Avec l’exposition qui choque naît le marchand moderne. Celui-ci, exposant systématiquement les œuvres de « ses » artistes, prolongeant son effort publicitaire par des publications, offre la compréhension, dans le meilleur des cas, ou au moins le goût du risque, que se refusait à assumer l’institution académique. Exposer des artistes inconnus ou débutants constitue un acte de foi, mais aussi un pari sur l’avenir : c’est le moyen de constituer des stocks à bon marché. Paul Durand-Ruel (1831-1922), puis Ambroise Vollard (1868-1939) et Daniel Henry Kahnweiler (né en 1884) s’inscrivent dans cette lignée. Leur influence sur l’orientation du goût fut déterminante. Durand-Ruel, exposant les toiles impressionnistes à New York, y conquit la sympathie aux tendances nouvelles, en même temps qu’un fructueux marché. Dans la voie ainsi ouverte se situe l’Armory Show (New York, Boston, Chicago, 1913), panorama de la création européenne confrontée à l’art américain, qui y gagna un élan nouveau. Chaque pays a maintenant ses expositions nationales périodiques, les unes traditionalistes, les autres orientées vers la recherche (voir l’éventail des Salons parisiens). Parmi les grandes confrontations internationales, la biennale de Venise est la plus ancienne (1895), Documenta de Kassel la plus « avant-gardiste ». Au Japon, après la Seconde Guerre mondiale, c’est l’initiative des grands journaux qui fit connaître les nouvelles tendances de l’art européen, puis de l’art américain. Le journal Mainichi fut à l’origine de l’Exposition annuelle d’art contemporain (dès 1947) et de la première biennale de Tōkyō (1952).

Dans les vingt dernières années du xixe s. naquit l’exposition de type scientifique. L’histoire de l’art, dont le développement était alors récent, en France particulièrement, trouvait dans l’exposition son outil de travail scientifique, permettant l’irremplaçable contact avec l’œuvre. Préparées par des spécialistes, conservateurs de musées, de bibliothèques, professeurs, critiques d’art, ces expositions prétendent faire le point de ce que l’on sait sur un groupe d’œuvres, un style, une période.

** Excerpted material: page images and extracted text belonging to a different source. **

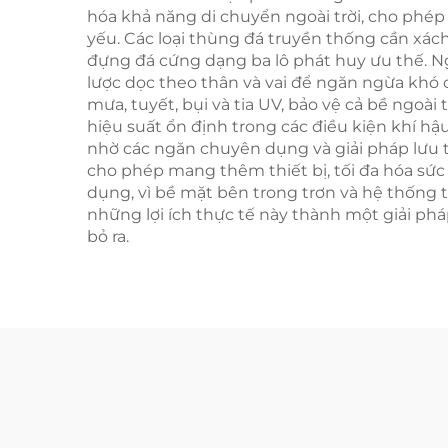
hóa khả năng di chuyển ngoài trời, cho phép
yếu. Các loại thùng đá truyền thống cần xác
đựng đá cứng dạng ba lô phát huy ưu thế. Ng
lược dọc theo thân và vai để ngăn ngừa khó c
mưa, tuyết, bụi và tia UV, bảo vệ cả bề ngoà
hiệu suất ổn định trong các điều kiện khí hậ
nhờ các ngăn chuyên dụng và giải pháp lưu t
cho phép mang thêm thiết bị, tối đa hóa sức
dụng, vì bề mặt bên trong trơn và hệ thống 
những lợi ích thực tế này thành một giải pháp 
bỏ ra.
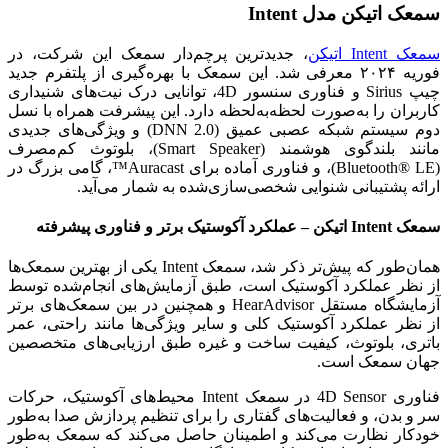
سمعک اتیکن مدل Intent
سمعک Intent اتیکن
، جدیدترین پرچم‌دار سمعک این شرکت، در
فوریه ۲۰۲۴ معرفی شد. این سمعک با بهره‌گیری از پلتفرم جدید
چیپ Sirius و فناوری سنسور 4D، توانایی درک نیت‌های شنیداری
کاربران را به‌صورت لحظه‌به‌لحظه دارد. این پیشرفت همراه با نسل
دوم سیستم شبکه عصبی عمیق (DNN 2.0) و ویژگی‌های جدیدی
مانند بلندگوی هوشمند (Smart Speaker)، بلوتوث کم‌مصرف
(Bluetooth® LE)، و فناوری آماده برای Auracast™، گامی بزرگ در
ارائه پشتیبانی شنوایی شخصی‌سازی‌شده به شمار می‌آید.
سمعک Intent اتیکن – عملکرد آکوستیک برتر و فناوری پیشرفته
همان‌طور که پیش‌تر ذکر شد، سمعک Intent یکی از بهترین سمعک‌ها
از نظر عملکرد آکوستیک است، طبق آزمایش‌های انجام‌شده توسط
آزمایشگاه مستقل HearAdvisor و همچنین در بین سمعک‌های برتر
از نظر عملکرد آکوستیک کلی و سایر ویژگی‌ها مانند راحتی، عمر
باتری، بلوتوث، کیفیت ساخت و غیره طبق ارزیابی‌های متخصصین
جهان سمعک است.
فناوری 4D Sensor در سمعک Intent محیط‌های آکوستیک، حرکات
سر و بدن، و فعالیت‌های گفتاری را برای تنظیم پردازش صدا به‌طور
خودکار نظارت می‌کند و اطمینان حاصل می‌کند که سمعک به‌طور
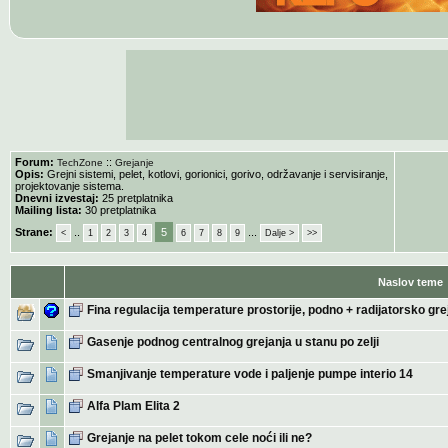
Forum:
::
TechZone
Grejanje
Opis:
Grejni sistemi, pelet, kotlovi, gorionici, gorivo, održavanje i servisiranje,
projektovanje sistema.
Dnevni izvestaj:
25 pretplatnika
Mailing lista:
30 pretplatnika
Strane:
..
5
...
<
1
2
3
4
6
7
8
9
Dalje >
>>
Naslov teme
Fina regulacija temperature prostorije, podno + radijatorsko gre
Gasenje podnog centralnog grejanja u stanu po zelji
Smanjivanje temperature vode i paljenje pumpe interio 14
Alfa Plam Elita 2
Grejanje na pelet tokom cele noći ili ne?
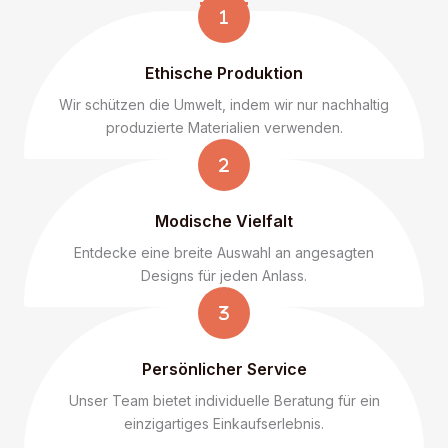
Ethische Produktion
Wir schützen die Umwelt, indem wir nur nachhaltig
produzierte Materialien verwenden.
Modische Vielfalt
Entdecke eine breite Auswahl an angesagten
Designs für jeden Anlass.
Persönlicher Service
Unser Team bietet individuelle Beratung für ein
einzigartiges Einkaufserlebnis.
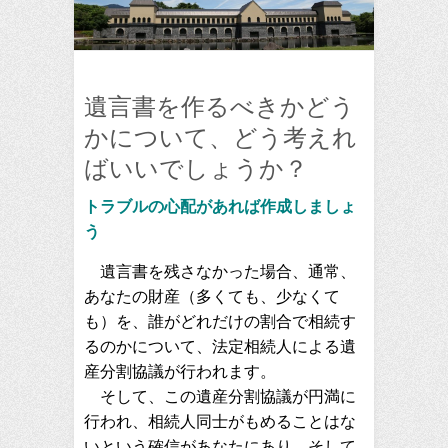
遺言書を作るべきかどう
かについて、どう考えれ
ばいいでしょうか？
トラブルの心配があれば作成しましょ
う
遺言書を残さなかった場合、通常、
あなたの財産（多くても、少なくて
も）を、誰がどれだけの割合で相続す
るのかについて、法定相続人による遺
産分割協議が行われます。
そして、この遺産分割協議が円満に
行われ、相続人同士がもめることはな
いという確信があなたにあり、そして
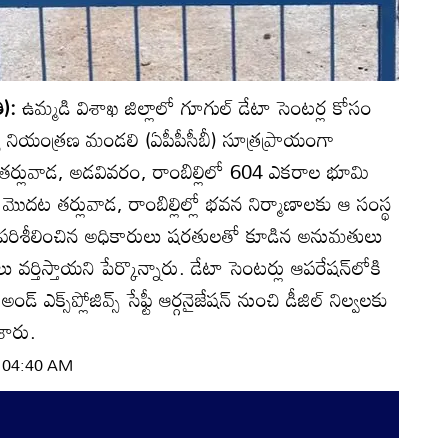
ి):
ఉమ్మడి విశాఖ జిల్లాలో గూగుల్‌ డేటా సెంటర్ల కోసం
్య నియంత్రణ మండలి (ఏపీపీసీబీ) సూత్రప్రాయంగా
ు తర్లువాడ, అడవివరం, రాంబిల్లిలో 604 ఎకరాల భూమి
ొదట తర్లువాడ, రాంబిల్లిల్లో భవన నిర్మాణాలకు ఆ సంస్థ
ు పరిశీలించిన అధికారులు షరతులతో కూడిన అనుమతులు
వర్తిస్తాయని పేర్కొన్నారు. డేటా సెంటర్లు ఆపరేషన్‌లోకి
 ఎక్స్‌ప్లోజివ్స్‌ సేఫ్టీ ఆర్గనైజేషన్‌ నుంచి డీజిల్‌ నిల్వలకు
శారు.
| 04:40 AM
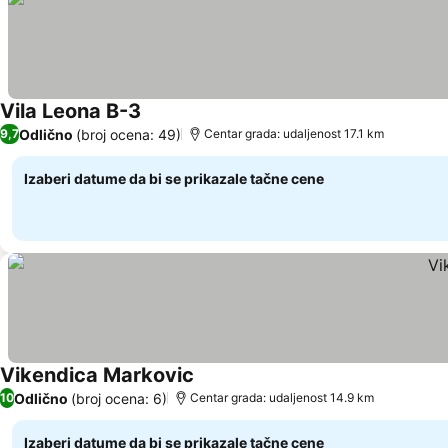
Vila Leona B-3
Odlično
(broj ocena: 49)
9,7
Centar grada: udaljenost 17.1 km
Izaberi datume da bi se prikazale tačne cene
Vikendica Markovic
Odlično
(broj ocena: 6)
10
Centar grada: udaljenost 14.9 km
Izaberi datume da bi se prikazale tačne cene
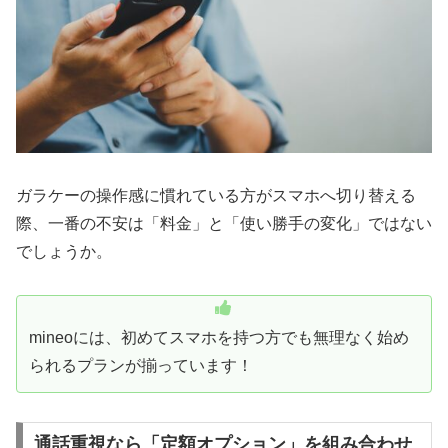
ガラケーの操作感に慣れている方がスマホへ切り替える
際、一番の不安は「料金」と「使い勝手の変化」ではない
でしょうか。
mineoには、初めてスマホを持つ方でも無理なく始め
られるプランが揃っています！
通話重視なら「定額オプション」を組み合わせ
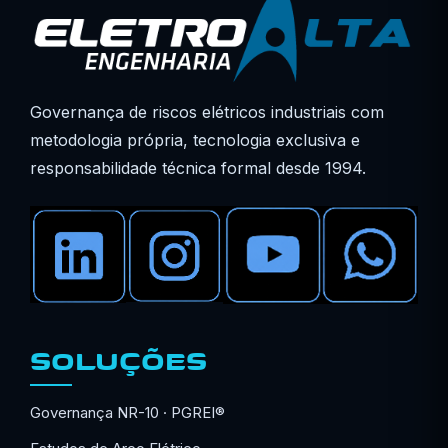
Governança de riscos elétricos industriais com
metodologia própria, tecnologia exclusiva e
responsabilidade técnica formal desde 1994.
SOLUÇÕES
Governança NR-10 · PGREI®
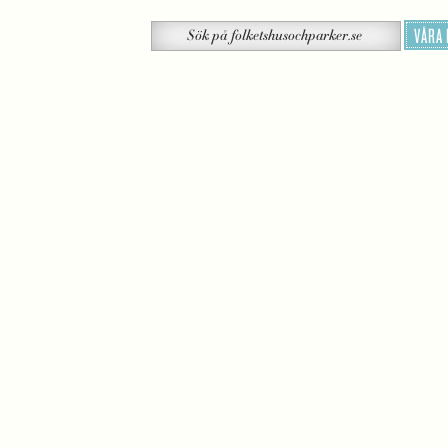
Sök
VÅRA
Sök
på
folketshusochparker.se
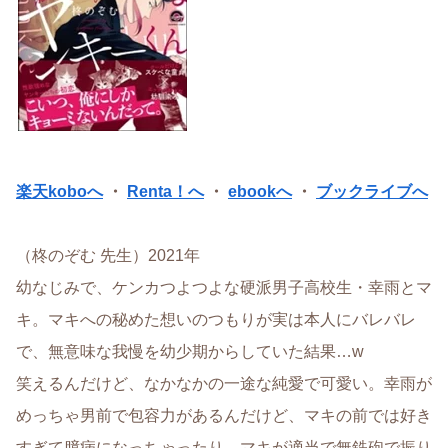
楽天koboへ
・
Renta！へ
・
ebookへ
・
ブックライブへ
（柊のぞむ 先生）2021年
幼なじみで、ケンカつよつよな硬派男子高校生・幸雨とマ
キ。マキへの秘めた想いのつもりが実は本人にバレバレ
で、無意味な我慢を幼少期からしていた結果…w
笑えるんだけど、なかなかの一途な純愛で可愛い。幸雨が
めっちゃ男前で包容力があるんだけど、マキの前では好き
すぎて臆病になっちゃったり、マキが適当で無鉄砲で振り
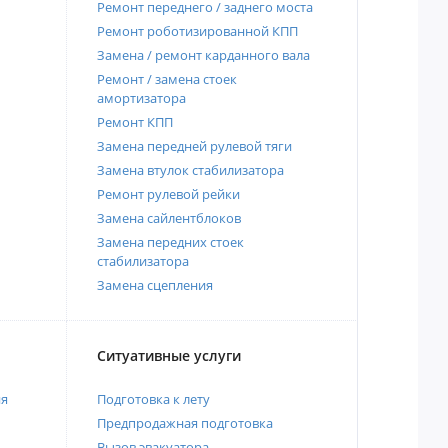
Ремонт переднего / заднего моста
Ремонт роботизированной КПП
Замена / ремонт карданного вала
Ремонт / замена стоек
амортизатора
Ремонт КПП
Замена передней рулевой тяги
Замена втулок стабилизатора
Ремонт рулевой рейки
Замена сайлентблоков
Замена передних стоек
стабилизатора
Замена сцепления
Ситуативные услуги
ия
Подготовка к лету
Предпродажная подготовка
Вызов эвакуатора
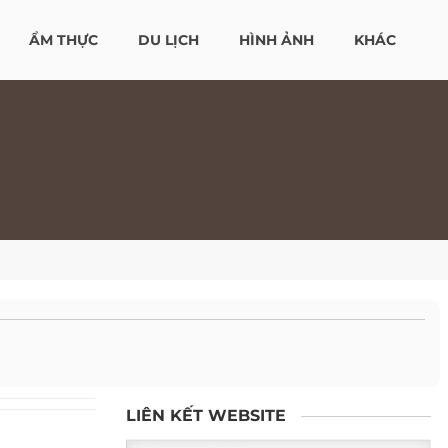
ẨM THỰC
DU LỊCH
HÌNH ẢNH
KHÁC
LIÊN KẾT WEBSITE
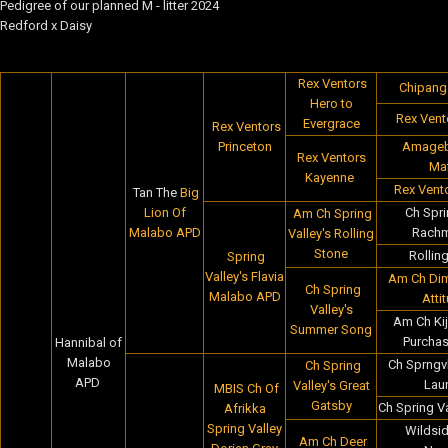
Pedigree of our planned M - litter 2024
Redford x Daisy
Rex Ventors
Chipanga
Hero to
Rex Vent
Evergrace
Rex Ventors
Princeton
Amageba
Rex Ventors
Maf
Kayenne
Rex Vento
Tan The
Big
Lion Of
Ch Spri
Am Ch Spring
Malabo APD
Rachm
Valley's Rolling
Stone
Rollin
Spring
Valley's Flavia
Am Ch Dim
Ch Spring
Malabo APD
Atti
Valley's
Am Ch Kij
Summer Song
Purcha
Hannibal of
Malabo
Ch Sprngvl
Ch Spring
APD
Laur
Valley's Great
MBIS Ch Of
Gatsby
Ch Spring V
Afrikka
Spring Valley
Wildsid
Am Ch Deer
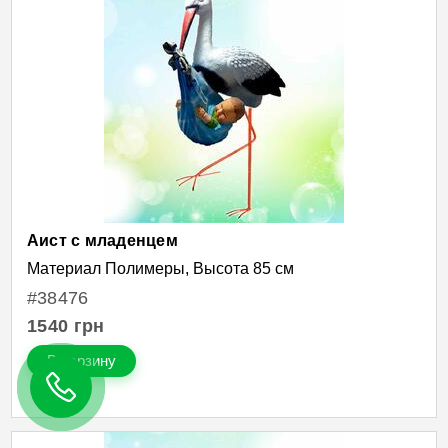
Аист с младенцем
Материал Полимеры, Высота 85 см
#38476
1540
грн
В корзину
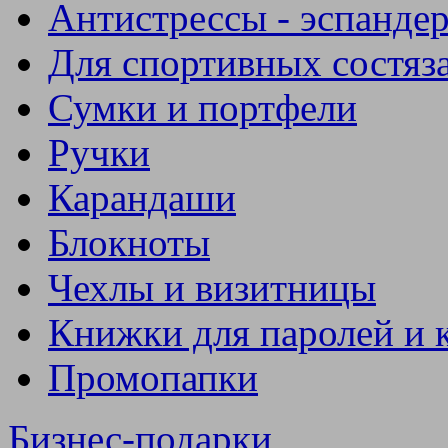
Антистрессы - эспанде
Для спортивных состяз
Сумки и портфели
Ручки
Карандаши
Блокноты
Чехлы и визитницы
Книжки для паролей и 
Промопапки
Бизнес-подарки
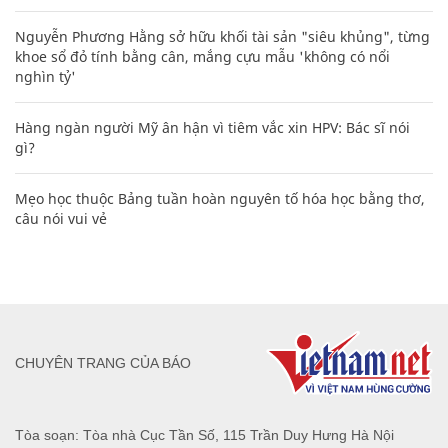
Nguyễn Phương Hằng sở hữu khối tài sản "siêu khủng", từng
khoe sổ đỏ tính bằng cân, mắng cựu mẫu 'không có nổi
nghìn tỷ'
Hàng ngàn người Mỹ ân hận vì tiêm vắc xin HPV: Bác sĩ nói
gì?
Mẹo học thuộc Bảng tuần hoàn nguyên tố hóa học bằng thơ,
câu nói vui vẻ
CHUYÊN TRANG CỦA BÁO
Tòa soạn: Tòa nhà Cục Tần Số, 115 Trần Duy Hưng Hà Nội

Cet état des questions est consigné dans le catalogue, qui prend les proportions d’une étude historique et critique. Parmi les plus notoires de ces premières expositions, on peut citer celle des primitifs flamands (Bruges, 1902) et celle des primitifs français (Paris, 1904). L’honnêteté scientifique n’excluant pas toujours la sensibilité nationaliste, la seconde, qui faisait reculer d’une bonne centaine d’années l’existence d’une école française, prenait l’allure d’une véritable revanche de l’orgueil national humilié : le coq gaulois décorait la couverture du catalogue.